2. Avoid relying on the size of intermediate variables for calculations. For example, in some Image to Image tasks, you may resize other tensors based on the size of an intermediate tensor. In this case, we first obtain the sizes H and W of the intermediate tensor and then pass them as parameters to other methods. When encountering such calculations, ONNX seems to create two variables related to H and W, but their values will be bound to the H and W obtained from forwarding once with dummy_input. Once bound, these values will not change. Therefore, when using different input sizes later, there is a high probability of errors occurring (this has not been carefully verified, but the intermediate results seem to indicate this situation).

Additionally, I strongly recommend using some network visualization tools. When encountering model conversion errors, they can help easily locate the error location. I personally prefer netron; address: https://github.com/lutzroeder/netron

Here’s an image from the repository showing the effect:

2. Convert ONNX to ncnn

ncnn is a lightweight inference framework open-sourced by Tencent. Its biggest feature is ease of use. However, when power consumption and time consumption are the main considerations, it is necessary to try other frameworks, such as TensorFlow Lite.

ncnn address: https://github.com/Tencent/ncnn

ncnn provides tools to convert ONNX to ncnn format. You can find it here: https://github.com/Tencent/ncnn/releases. For example, on Windows, you can download https://github.com/Tencent/ncnn/releases/download/20221128/ncnn-20221128-windows-vs2017.zip. After extracting, you can find onnx2ncnn.exe in the x64 or x86 bin folder. Use the following command in the command line to convert ONNX to ncnn format:

onnx2ncnn.exe onnx_model_path [ncnn.param] [ncnn.bin]

Replace onnx_model_path with your own ONNX model path. The last two parameters are optional. If not specified, the converted ncnn model files will be generated in the same directory as onnx2ncnn.exe: one .param file and one .bin file. You can also specify the last two parameters to set the output file paths yourself.
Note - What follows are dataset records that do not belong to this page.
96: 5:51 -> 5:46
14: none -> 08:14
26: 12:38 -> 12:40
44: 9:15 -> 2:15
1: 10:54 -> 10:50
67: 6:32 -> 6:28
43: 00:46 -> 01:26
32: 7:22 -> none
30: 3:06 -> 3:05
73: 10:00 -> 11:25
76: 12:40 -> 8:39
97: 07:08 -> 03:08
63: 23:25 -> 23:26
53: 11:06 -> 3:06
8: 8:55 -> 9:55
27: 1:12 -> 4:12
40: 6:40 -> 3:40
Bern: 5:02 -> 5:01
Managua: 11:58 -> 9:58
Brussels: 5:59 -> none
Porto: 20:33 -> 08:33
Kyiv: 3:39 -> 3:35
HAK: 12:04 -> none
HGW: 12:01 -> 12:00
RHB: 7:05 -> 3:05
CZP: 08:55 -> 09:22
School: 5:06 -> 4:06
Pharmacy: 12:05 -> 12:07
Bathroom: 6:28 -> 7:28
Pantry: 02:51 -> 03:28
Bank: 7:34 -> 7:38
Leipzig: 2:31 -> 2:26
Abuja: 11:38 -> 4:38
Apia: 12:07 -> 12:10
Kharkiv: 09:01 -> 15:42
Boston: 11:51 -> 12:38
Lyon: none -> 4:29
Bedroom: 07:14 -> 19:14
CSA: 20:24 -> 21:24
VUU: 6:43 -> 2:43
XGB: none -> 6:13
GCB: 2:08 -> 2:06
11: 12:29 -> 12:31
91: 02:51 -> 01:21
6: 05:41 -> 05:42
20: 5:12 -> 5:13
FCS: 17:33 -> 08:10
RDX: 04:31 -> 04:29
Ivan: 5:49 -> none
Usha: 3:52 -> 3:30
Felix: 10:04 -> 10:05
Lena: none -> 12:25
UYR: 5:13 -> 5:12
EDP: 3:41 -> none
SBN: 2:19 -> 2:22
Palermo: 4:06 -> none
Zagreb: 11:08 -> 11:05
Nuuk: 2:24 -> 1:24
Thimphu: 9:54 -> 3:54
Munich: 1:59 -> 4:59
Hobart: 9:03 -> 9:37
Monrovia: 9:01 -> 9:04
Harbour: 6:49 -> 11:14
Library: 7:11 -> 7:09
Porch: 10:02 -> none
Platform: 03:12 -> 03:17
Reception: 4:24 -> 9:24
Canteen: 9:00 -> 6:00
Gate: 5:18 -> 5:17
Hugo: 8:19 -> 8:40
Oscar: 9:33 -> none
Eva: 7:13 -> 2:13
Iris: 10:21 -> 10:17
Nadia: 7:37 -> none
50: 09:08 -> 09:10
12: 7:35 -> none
3. Model Inference under ncnn

Inference in any framework only requires two steps: loading the model and converting the data to the framework format.

The method to load the model under ncnn is (there are other methods):

ncnn::Net model;  // Define a model
model.load_param("model.param");   // Load the model's param file
model.load_model("model.bin");        // Load the model's bin file

After loading the model, you just need to convert the data to ncnn format. The input format for ncnn models is ncnn::Mat.

The method to convert OpenCV’s Mat to ncnn::Mat is fully listed here:

https://github.com/Tencent/ncnn/wiki/use-ncnn-with-opencv

For example:

// cv::Mat a(h, w, CV_8UC3);
ncnn::Mat in = ncnn::Mat::from_pixels(a.data, ncnn::Mat::PIXEL_BGR2RGB, a.cols, a.rows);

In JNI, to convert an Android bitmap to ncnn::Mat, refer to the official example: https://github.com/nihui/ncnn-android-squeezenet/blob/master/app/src/main/jni/squeezencnn_jni.cpp

The code is as follows:

// ncnn from bitmap
ncnn::Mat in = ncnn::Mat::from_android_bitmap(env, bitmap, ncnn::Mat::PIXEL_BGR);

With the model and input ready, simply forward once and retrieve the result:

ncnn::Extractor ex = model.create_extractor();

// input_name can be viewed using netron on .param or .bin files
// Replace input_name with the name of the first input position of the model
 ex.input(input_name, in);

ncnn::Mat out;  // Variable to hold the output result

// output_name can be viewed using netron on .param or .bin files
// Replace output_name with the name of the output position of the model
ex.extract(output_name, out);

Conclusion

As long as the model is converted, most paths are like this, and the learning cost is not high. The main cost is learning the inference framework. The inference frameworks provided by chip manufacturers are relatively complex, with various peculiar rules and regulations.